Worum geht es und worauf möchte ich hinaus? Vor vielen Jahren, als ich in der Branche begann, beriet man über die Qualität, also den Wert eines Produktes. Die Wichtigkeit oder Bedeutsamkeit, denn so definiert man Relevanz, war die qualitativen Eigenschaften. Ist das auch heute noch so?

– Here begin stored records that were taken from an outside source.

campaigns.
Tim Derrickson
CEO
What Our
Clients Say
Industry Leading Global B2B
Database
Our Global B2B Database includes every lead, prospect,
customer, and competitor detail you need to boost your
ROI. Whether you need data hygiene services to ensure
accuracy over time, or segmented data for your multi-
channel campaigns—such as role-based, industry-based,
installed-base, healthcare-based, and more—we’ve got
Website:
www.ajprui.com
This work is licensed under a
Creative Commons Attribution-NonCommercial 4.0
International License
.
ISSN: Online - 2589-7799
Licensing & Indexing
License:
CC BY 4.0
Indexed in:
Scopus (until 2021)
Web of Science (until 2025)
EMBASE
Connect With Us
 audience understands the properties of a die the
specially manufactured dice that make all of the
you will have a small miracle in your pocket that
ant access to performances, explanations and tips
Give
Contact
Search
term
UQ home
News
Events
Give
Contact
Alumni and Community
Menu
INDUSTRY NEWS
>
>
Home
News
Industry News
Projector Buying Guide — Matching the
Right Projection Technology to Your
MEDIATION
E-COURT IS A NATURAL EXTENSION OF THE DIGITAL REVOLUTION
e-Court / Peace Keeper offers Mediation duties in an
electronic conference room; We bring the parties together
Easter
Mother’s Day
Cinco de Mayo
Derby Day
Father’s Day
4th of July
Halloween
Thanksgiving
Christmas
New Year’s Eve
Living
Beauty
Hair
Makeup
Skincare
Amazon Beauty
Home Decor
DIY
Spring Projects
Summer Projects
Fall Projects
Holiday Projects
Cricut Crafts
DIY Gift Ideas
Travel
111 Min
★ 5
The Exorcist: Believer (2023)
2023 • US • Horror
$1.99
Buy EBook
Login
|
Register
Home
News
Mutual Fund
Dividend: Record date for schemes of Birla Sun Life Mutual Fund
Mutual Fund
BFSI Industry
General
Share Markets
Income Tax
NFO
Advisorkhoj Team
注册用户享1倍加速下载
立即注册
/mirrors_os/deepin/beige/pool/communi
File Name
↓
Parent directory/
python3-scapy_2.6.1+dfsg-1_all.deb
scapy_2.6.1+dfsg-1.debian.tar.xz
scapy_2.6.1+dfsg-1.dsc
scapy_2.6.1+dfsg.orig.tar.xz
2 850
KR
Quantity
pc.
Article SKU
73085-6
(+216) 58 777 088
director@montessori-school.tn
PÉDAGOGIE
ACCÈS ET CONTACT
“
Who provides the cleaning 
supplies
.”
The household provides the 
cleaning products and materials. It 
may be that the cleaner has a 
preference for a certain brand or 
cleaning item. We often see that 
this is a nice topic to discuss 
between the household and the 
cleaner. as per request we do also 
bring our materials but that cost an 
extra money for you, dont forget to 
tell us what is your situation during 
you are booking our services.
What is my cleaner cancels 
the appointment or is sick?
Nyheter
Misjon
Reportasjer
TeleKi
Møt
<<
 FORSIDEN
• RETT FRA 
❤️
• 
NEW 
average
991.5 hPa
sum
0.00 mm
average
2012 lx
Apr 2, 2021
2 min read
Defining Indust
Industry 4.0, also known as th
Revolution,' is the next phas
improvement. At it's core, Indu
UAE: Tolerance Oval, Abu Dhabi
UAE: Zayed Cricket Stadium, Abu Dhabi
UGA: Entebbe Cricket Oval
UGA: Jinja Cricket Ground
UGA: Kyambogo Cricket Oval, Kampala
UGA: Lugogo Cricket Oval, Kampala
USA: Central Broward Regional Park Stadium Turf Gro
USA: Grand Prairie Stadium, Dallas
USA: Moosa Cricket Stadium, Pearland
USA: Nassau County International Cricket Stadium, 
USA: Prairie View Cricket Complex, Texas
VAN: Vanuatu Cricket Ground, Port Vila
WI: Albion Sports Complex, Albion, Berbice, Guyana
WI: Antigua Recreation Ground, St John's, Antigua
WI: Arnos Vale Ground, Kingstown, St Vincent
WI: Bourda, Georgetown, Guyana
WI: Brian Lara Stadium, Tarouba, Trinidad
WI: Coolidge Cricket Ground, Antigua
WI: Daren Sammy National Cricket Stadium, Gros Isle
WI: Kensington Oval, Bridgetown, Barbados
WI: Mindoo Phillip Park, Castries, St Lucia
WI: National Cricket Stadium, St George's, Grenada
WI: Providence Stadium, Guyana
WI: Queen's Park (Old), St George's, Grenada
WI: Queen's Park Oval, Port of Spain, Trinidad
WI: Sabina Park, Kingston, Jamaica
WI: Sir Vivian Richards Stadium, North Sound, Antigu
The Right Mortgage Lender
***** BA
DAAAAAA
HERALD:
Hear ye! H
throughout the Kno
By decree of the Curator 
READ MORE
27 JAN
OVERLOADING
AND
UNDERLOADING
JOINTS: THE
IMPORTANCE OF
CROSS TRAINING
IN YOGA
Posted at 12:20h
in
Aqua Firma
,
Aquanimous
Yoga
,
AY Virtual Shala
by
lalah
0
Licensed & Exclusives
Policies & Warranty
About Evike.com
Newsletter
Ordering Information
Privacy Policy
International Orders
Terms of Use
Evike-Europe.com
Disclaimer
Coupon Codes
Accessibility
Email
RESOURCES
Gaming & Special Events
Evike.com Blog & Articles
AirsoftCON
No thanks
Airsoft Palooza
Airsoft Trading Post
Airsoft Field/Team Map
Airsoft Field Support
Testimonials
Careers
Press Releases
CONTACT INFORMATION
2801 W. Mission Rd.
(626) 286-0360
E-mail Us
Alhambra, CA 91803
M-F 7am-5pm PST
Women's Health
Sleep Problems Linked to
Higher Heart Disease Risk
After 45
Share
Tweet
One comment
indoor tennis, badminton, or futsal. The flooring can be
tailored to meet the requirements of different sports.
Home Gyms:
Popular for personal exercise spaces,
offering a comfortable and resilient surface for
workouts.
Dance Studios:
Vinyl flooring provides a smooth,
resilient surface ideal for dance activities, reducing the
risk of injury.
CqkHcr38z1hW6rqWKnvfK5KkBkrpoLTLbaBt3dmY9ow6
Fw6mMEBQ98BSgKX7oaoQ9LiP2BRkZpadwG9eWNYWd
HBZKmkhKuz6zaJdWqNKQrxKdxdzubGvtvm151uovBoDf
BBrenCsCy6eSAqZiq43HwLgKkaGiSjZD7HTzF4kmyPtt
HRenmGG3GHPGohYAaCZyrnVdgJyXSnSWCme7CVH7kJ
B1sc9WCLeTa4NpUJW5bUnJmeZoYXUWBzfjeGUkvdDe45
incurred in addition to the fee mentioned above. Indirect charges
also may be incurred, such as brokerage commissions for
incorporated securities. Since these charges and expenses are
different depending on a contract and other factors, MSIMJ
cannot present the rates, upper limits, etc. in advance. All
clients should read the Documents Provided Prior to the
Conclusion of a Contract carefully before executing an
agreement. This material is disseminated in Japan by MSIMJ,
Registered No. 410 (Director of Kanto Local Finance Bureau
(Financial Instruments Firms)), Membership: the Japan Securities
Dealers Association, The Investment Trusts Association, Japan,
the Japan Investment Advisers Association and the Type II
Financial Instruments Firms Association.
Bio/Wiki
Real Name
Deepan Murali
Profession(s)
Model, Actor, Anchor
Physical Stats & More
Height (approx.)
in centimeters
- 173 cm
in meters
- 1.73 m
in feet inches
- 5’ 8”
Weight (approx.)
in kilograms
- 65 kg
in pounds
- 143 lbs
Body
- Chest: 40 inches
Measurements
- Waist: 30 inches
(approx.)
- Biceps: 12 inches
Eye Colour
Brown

Was erscheint heute als relevant?
Bleiben wir in der Versicherungswirtschaft. Entsprechend der Aussagen, die große Versicherungshäuser mir gegenüber machten, hat die Qualität an Relevanz verloren. Regulative in den Vertragsbestimmungen, die die Leistungsquote steuern lassen, bedürfen keiner Klarstellung, so die Argumentation. Solange der Umsatz läuft, weil die Produkte dadurch günstig gehalten werden, wird nichts geändert. Verliert sich damit nicht der grundsätzliche Gedanke der Versicherung? Eine Versicherung wird abgeschlossen für die Risiken, die man im Leistungsfall nicht selber finanziell stemmen kann oder möchte. Kaufe ich nun Versicherungsschutz, gehe ich davon aus, dass ich abgesichert bin. Gibt es aber Regulativ / unklare Bestimmungen, so kann ich nur hoffen, abgesichert zu sein. Ich denke nicht, dass die Verbraucher, um ein paar Euro im Preis zu sparen, Solche Unklarheiten eingehen wird. Ich vermute, dass er aber auch die meisten Vermittler sich dessen nicht bewusst sind. Regelmäßig erlebe ich es wieder, dass ein Kunde seine Kaufentscheidung grundsätzlich revidiert, wenn wir eine inhaltliche Beratung hinter uns haben.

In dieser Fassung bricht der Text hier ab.